Lemaitre Madleen, Picart Clotilde, Gueorguieva Iva, Charbit Judith, Edouard Thomas, Linglart Agnès, Luton Dominique, Chanson Philippe
Service d'endocrinologie, diabétologie, métabolisme, nutrition, hôpital Huriez, institut génomique européen pour le diabète, université de Lille, CHU de Lille, 59000 Lille, France.
Service de gériatrie, hôpital Ambroise-Paré, AP-HP, Boulogne-Billancourt, France.
Ann Endocrinol (Paris). 2025 Feb;86(1):101696. doi: 10.1016/j.ando.2025.101696. Epub 2025 Jan 14.

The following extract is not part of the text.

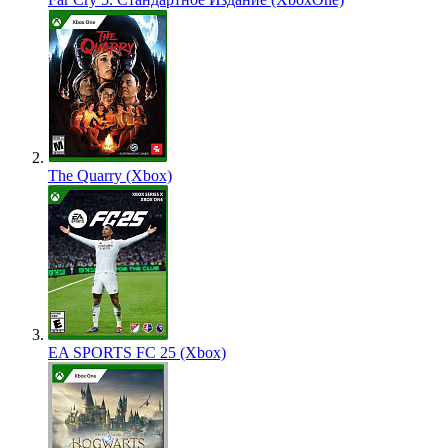
The Quarry (Xbox)
EA SPORTS FC 25 (Xbox)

Primary hyperparathyroidism is rare in children. A germline mutation is identified in half of all children with primary hyperparathyroidism (70% of newborns and infants, and 40% of children and adolescents). The clinical manifestations of primary hyperparathyroidism in children are highly variable (often absent in newborns, rather severe and symptomatic in children and adolescents) and depend on the genetic cause, as well as the severity, rapidity of onset and duration of hypercalcemia. Morphological investigation and treatment of children and adolescents follow the same rules as for adults. Surgery must be carried out by a surgeon expert in this pathology in children. Primary hyperparathyroidism is rarely diagnosed during pregnancy. Pregnancy-related changes in phosphocalcic homeostasis can sometimes mask its symptomatology, which explains why it is most often asymptomatic and/or undiagnosed due to low levels of hypercalcemia and/or the attribution of certain symptoms (e.g. vomiting) to pregnancy itself. Maternal-fetal morbidity associated with primary hyperparathyroidism during pregnancy, historically considered significant, is in fact rare and depends on maternal calcium levels. Treatment (conservative or surgical) must be adapted to the term of pregnancy, the severity of symptoms and maternal-fetal risks. Primary hyperparathyroidism is common in the elderly. Although the diagnostic approach is comparable to that in younger patients, some clinical specificities of this population need to be considered. In view of the high prevalence of osteoporotic fractures and their consequences for morbidity and mortality in the elderly, surgery is the preferred option in case of osteoporosis. In 2024, the neuropsychological symptoms and cardiovascular impairment associated with primary hyperparathyroidism do not justify parathyroidectomy. Parathyroidectomy is much less frequent than in the younger population, although it remains the first-line treatment, especially as its safety and efficacy have been widely demonstrated.
原发性甲状旁腺功能亢进在儿童中较为罕见。在所有原发性甲状旁腺功能亢进的儿童中,有一半可检测到种系突变(新生儿和婴儿中占70%,儿童和青少年中占40%)。儿童原发性甲状旁腺功能亢进的临床表现差异很大(新生儿通常无临床表现,儿童和青少年则症状较为严重且有明显症状),其取决于遗传病因以及高钙血症的严重程度、发病速度和持续时间。儿童和青少年的形态学检查及治疗遵循与成人相同的原则。手术必须由擅长儿童该病症的外科医生进行。原发性甲状旁腺功能亢进在孕期很少被诊断出来。孕期钙磷稳态的变化有时会掩盖其症状,这就解释了为什么它常常无症状和/或因高钙血症水平低和/或某些症状(如呕吐)被归因于妊娠本身而未被诊断出来。历史上认为孕期原发性甲状旁腺功能亢进相关的母婴发病率较高,实际上却很罕见,且取决于母亲的钙水平。治疗(保守或手术)必须根据孕周、症状严重程度和母婴风险进行调整。原发性甲状旁腺功能亢进在老年人中很常见。尽管诊断方法与年轻患者类似,但需要考虑该人群的一些临床特点。鉴于骨质疏松性骨折在老年人中的高发病率及其对发病率和死亡率的影响,对于骨质疏松患者,手术是首选方案。2024年,与原发性甲状旁腺功能亢进相关的神经心理症状和心血管损害并不足以成为甲状旁腺切除术的理由。甲状旁腺切除术的频率远低于年轻人群,尽管它仍然是一线治疗方法,尤其是因为其安全性和有效性已得到广泛证实。